## Description of the task
Repeat all the data exactly, and where a record holds a picture, leave that picture out.

=== Begin Enclosure ===

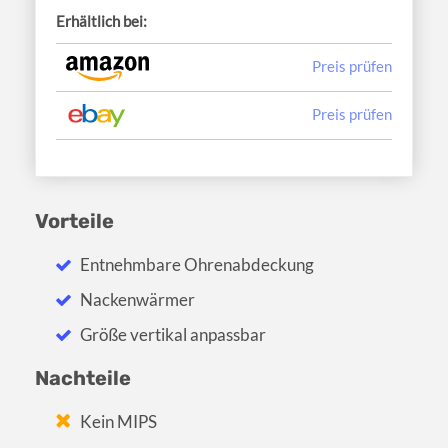
Erhältlich bei:
Preis prüfen
Preis prüfen
Vorteile
Entnehmbare Ohrenabdeckung
Nackenwärmer
Größe vertikal anpassbar
Nachteile
Kein MIPS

=== End Enclosure ===

## Exercise output
Erhältlich bei:
Preis prüfen
Preis prüfen
Vorteile
Entnehmbare Ohrenabdeckung
Nackenwärmer
Größe vertikal anpassbar
Nachteile
Kein MIPS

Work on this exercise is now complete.